From the entries, return every line where the string "Framework" shows up.

----------------

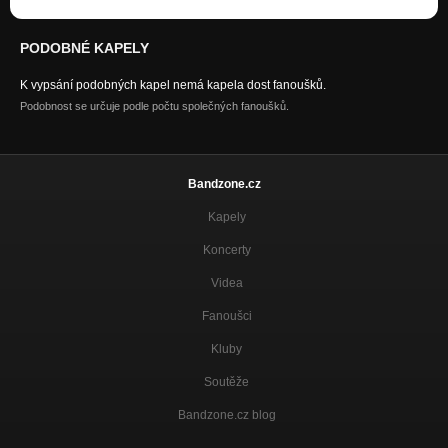
PODOBNÉ KAPELY
K vypsání podobných kapel nemá kapela dost fanoušků.
Podobnost se určuje podle počtu společných fanoušků.
Bandzone.cz
Kapely
Koncerty
Videa
Fanoušci
Kluby
Soutěže
Bandzone.cz blog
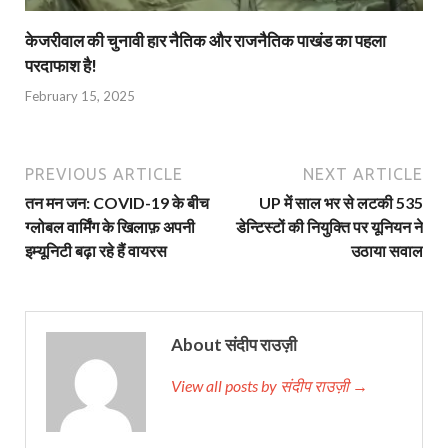
केजरीवाल की चुनावी हार नैतिक और राजनैतिक पाखंड का पहला
परदाफाश है!
February 15, 2025
PREVIOUS ARTICLE
NEXT ARTICLE
तन मन जन: COVID-19 के बीच
UP में साल भर से लटकी 535
ग्‍लोबल वार्मिंग के खिलाफ़ अपनी
डेन्टिस्टों की नियुक्ति पर यूनियन ने
इम्‍यूनिटी बढ़ा रहे हैं वायरस
उठाया सवाल
About संदीप राउज़ी
View all posts by संदीप राउज़ी →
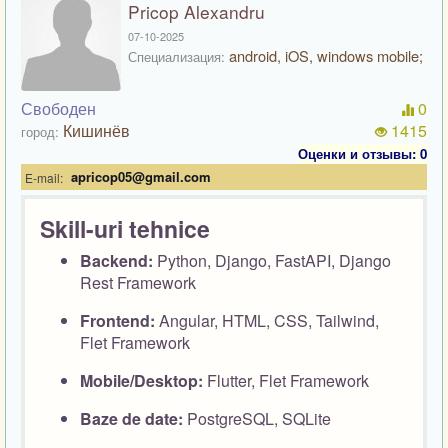
Pricop Alexandru
07-10-2025
android, iOS, windows mobile;
Специализация:
Свободен
0
Кишинёв
1415
город:
Оценки и отзывы: 0
apricop05@gmail.com
E-mail:
Skill-uri tehnice
Backend:
Python, Django, FastAPI, Django
Rest Framework
Frontend:
Angular, HTML, CSS, Tailwind,
Flet Framework
Mobile/Desktop:
Flutter, Flet Framework
Baze de date:
PostgreSQL, SQLite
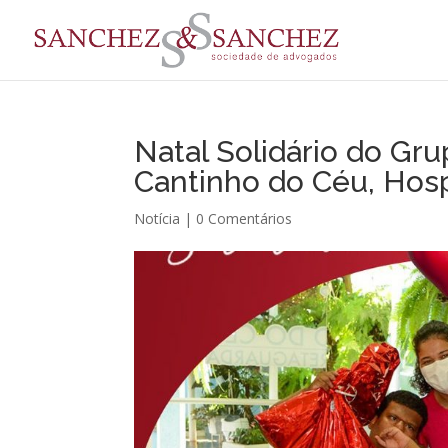
Natal Solidário do Gr
Cantinho do Céu, Hosp
Notícia
|
0 Comentários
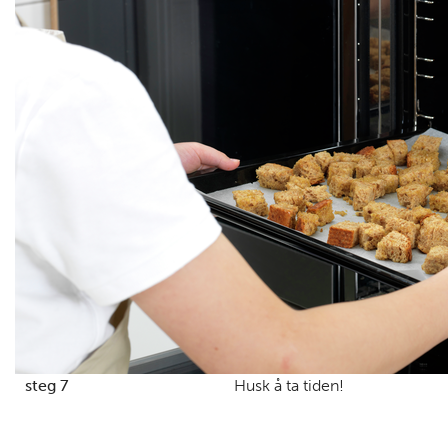
steg 7
Husk å ta tiden!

----------------

* **COMPLETED TASK**:
Rest Framework
Flet Framework
Flutter, Flet Framework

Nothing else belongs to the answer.